**Exercise objective:** Restate the listing below line for line and word for word, without the pictures.

*** Opening Records provided ***

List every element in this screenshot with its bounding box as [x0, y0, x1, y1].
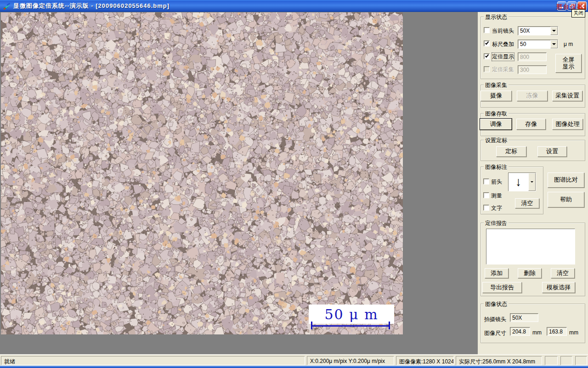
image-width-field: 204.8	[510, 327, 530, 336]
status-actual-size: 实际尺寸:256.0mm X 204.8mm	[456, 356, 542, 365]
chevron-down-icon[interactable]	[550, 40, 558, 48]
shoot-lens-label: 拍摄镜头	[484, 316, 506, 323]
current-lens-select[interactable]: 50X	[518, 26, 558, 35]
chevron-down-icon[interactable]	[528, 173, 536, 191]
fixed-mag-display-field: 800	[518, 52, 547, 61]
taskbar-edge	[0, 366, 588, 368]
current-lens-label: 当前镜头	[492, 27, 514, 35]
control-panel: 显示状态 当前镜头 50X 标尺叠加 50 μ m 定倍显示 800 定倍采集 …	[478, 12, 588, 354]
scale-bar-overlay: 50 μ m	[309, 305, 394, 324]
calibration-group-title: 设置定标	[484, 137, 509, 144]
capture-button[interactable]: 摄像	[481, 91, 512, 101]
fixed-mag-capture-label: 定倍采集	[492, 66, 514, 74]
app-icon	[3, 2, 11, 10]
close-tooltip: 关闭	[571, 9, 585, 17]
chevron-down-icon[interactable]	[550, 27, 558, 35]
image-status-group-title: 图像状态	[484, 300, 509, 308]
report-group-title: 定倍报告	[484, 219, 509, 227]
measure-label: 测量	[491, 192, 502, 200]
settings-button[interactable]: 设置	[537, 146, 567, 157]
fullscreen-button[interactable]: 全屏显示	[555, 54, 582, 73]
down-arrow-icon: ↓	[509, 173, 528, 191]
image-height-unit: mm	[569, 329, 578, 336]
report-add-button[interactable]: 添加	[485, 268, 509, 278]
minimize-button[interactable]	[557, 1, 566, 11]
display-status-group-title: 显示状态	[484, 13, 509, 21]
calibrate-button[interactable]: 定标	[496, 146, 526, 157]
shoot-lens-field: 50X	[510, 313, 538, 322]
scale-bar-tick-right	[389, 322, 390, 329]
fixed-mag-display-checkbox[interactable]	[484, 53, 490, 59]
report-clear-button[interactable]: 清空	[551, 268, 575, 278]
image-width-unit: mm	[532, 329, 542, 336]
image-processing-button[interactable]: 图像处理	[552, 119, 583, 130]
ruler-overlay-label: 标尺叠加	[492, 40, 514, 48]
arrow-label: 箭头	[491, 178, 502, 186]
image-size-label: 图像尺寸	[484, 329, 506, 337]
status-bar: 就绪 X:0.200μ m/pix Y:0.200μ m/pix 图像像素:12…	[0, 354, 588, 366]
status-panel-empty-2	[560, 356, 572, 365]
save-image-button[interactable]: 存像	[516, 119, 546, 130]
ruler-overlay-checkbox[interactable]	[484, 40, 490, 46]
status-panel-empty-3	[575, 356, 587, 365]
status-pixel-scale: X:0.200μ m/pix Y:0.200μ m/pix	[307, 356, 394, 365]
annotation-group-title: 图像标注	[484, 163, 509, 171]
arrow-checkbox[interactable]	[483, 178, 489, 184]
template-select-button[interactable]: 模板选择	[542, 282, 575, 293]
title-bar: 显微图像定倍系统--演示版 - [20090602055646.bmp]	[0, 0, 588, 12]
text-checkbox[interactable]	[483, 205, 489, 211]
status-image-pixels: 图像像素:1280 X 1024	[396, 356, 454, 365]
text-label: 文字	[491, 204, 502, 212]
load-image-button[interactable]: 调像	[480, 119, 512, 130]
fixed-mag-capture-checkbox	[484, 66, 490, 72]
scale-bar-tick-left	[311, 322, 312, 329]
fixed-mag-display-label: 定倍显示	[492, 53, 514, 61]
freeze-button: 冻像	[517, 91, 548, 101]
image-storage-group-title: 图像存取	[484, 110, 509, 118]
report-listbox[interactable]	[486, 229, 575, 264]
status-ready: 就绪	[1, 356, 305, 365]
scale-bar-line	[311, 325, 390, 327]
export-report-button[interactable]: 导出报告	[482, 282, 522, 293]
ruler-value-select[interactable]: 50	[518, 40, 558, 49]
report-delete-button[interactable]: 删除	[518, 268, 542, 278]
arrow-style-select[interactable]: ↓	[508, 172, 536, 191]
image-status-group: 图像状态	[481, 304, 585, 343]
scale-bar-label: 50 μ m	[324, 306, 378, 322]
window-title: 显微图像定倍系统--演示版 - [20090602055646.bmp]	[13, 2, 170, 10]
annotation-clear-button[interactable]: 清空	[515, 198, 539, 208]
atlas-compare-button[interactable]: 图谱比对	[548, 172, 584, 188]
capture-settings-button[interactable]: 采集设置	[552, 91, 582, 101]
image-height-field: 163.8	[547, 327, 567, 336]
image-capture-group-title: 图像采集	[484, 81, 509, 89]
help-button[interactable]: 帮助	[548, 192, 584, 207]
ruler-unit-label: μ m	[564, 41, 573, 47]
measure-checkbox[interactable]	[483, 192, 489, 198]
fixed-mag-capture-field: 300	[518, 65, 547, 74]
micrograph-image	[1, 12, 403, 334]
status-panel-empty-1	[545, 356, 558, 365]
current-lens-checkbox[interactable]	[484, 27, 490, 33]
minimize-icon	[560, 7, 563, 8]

*** Closing Records provided ***

**Solution below:**
List every element in this screenshot with its bounding box as [x0, y0, x1, y1].
image-width-field: 204.8	[510, 327, 530, 336]
status-actual-size: 实际尺寸:256.0mm X 204.8mm	[456, 356, 542, 365]
chevron-down-icon[interactable]	[550, 40, 558, 48]
shoot-lens-label: 拍摄镜头	[484, 316, 506, 323]
current-lens-select[interactable]: 50X	[518, 26, 558, 35]
chevron-down-icon[interactable]	[528, 173, 536, 191]
fixed-mag-display-field: 800	[518, 52, 547, 61]
taskbar-edge	[0, 366, 588, 368]
current-lens-label: 当前镜头	[492, 27, 514, 35]
control-panel: 显示状态 当前镜头 50X 标尺叠加 50 μ m 定倍显示 800 定倍采集 …	[478, 12, 588, 354]
scale-bar-overlay: 50 μ m	[309, 305, 394, 324]
calibration-group-title: 设置定标	[484, 137, 509, 144]
capture-button[interactable]: 摄像	[481, 91, 512, 101]
fixed-mag-capture-label: 定倍采集	[492, 66, 514, 74]
app-icon	[3, 2, 11, 10]
close-tooltip: 关闭	[571, 9, 585, 17]
chevron-down-icon[interactable]	[550, 27, 558, 35]
image-status-group-title: 图像状态	[484, 300, 509, 308]
report-group-title: 定倍报告	[484, 219, 509, 227]
measure-label: 测量	[491, 192, 502, 200]
settings-button[interactable]: 设置	[537, 146, 567, 157]
fullscreen-button[interactable]: 全屏显示	[555, 54, 582, 73]
down-arrow-icon: ↓	[509, 173, 528, 191]
image-height-unit: mm	[569, 329, 578, 336]
report-add-button[interactable]: 添加	[485, 268, 509, 278]
minimize-button[interactable]	[557, 1, 566, 11]
display-status-group-title: 显示状态	[484, 13, 509, 21]
calibrate-button[interactable]: 定标	[496, 146, 526, 157]
shoot-lens-field: 50X	[510, 313, 538, 322]
scale-bar-tick-right	[389, 322, 390, 329]
fixed-mag-display-checkbox[interactable]	[484, 53, 490, 59]
report-clear-button[interactable]: 清空	[551, 268, 575, 278]
image-width-unit: mm	[532, 329, 542, 336]
image-processing-button[interactable]: 图像处理	[552, 119, 583, 130]
ruler-overlay-label: 标尺叠加	[492, 40, 514, 48]
arrow-label: 箭头	[491, 178, 502, 186]
image-size-label: 图像尺寸	[484, 329, 506, 337]
status-bar: 就绪 X:0.200μ m/pix Y:0.200μ m/pix 图像像素:12…	[0, 354, 588, 366]
status-panel-empty-2	[560, 356, 572, 365]
save-image-button[interactable]: 存像	[516, 119, 546, 130]
ruler-overlay-checkbox[interactable]	[484, 40, 490, 46]
status-panel-empty-3	[575, 356, 587, 365]
status-pixel-scale: X:0.200μ m/pix Y:0.200μ m/pix	[307, 356, 394, 365]
annotation-group-title: 图像标注	[484, 163, 509, 171]
arrow-checkbox[interactable]	[483, 178, 489, 184]
template-select-button[interactable]: 模板选择	[542, 282, 575, 293]
title-bar: 显微图像定倍系统--演示版 - [20090602055646.bmp]	[0, 0, 588, 12]
text-checkbox[interactable]	[483, 205, 489, 211]
status-image-pixels: 图像像素:1280 X 1024	[396, 356, 454, 365]
text-label: 文字	[491, 204, 502, 212]
load-image-button[interactable]: 调像	[480, 119, 512, 130]
fixed-mag-capture-checkbox	[484, 66, 490, 72]
scale-bar-tick-left	[311, 322, 312, 329]
fixed-mag-display-label: 定倍显示	[492, 53, 514, 61]
freeze-button: 冻像	[517, 91, 548, 101]
image-storage-group-title: 图像存取	[484, 110, 509, 118]
report-listbox[interactable]	[486, 229, 575, 264]
status-ready: 就绪	[1, 356, 305, 365]
scale-bar-line	[311, 325, 390, 327]
export-report-button[interactable]: 导出报告	[482, 282, 522, 293]
ruler-value-select[interactable]: 50	[518, 40, 558, 49]
report-delete-button[interactable]: 删除	[518, 268, 542, 278]
arrow-style-select[interactable]: ↓	[508, 172, 536, 191]
image-status-group: 图像状态	[481, 304, 585, 343]
scale-bar-label: 50 μ m	[324, 306, 378, 322]
window-title: 显微图像定倍系统--演示版 - [20090602055646.bmp]	[13, 2, 170, 10]
annotation-clear-button[interactable]: 清空	[515, 198, 539, 208]
atlas-compare-button[interactable]: 图谱比对	[548, 172, 584, 188]
capture-settings-button[interactable]: 采集设置	[552, 91, 582, 101]
image-height-field: 163.8	[547, 327, 567, 336]
image-capture-group-title: 图像采集	[484, 81, 509, 89]
help-button[interactable]: 帮助	[548, 192, 584, 207]
ruler-unit-label: μ m	[564, 41, 573, 47]
measure-checkbox[interactable]	[483, 192, 489, 198]
fixed-mag-capture-field: 300	[518, 65, 547, 74]
micrograph-image	[1, 12, 403, 334]
status-panel-empty-1	[545, 356, 558, 365]
current-lens-checkbox[interactable]	[484, 27, 490, 33]
minimize-icon	[560, 7, 563, 8]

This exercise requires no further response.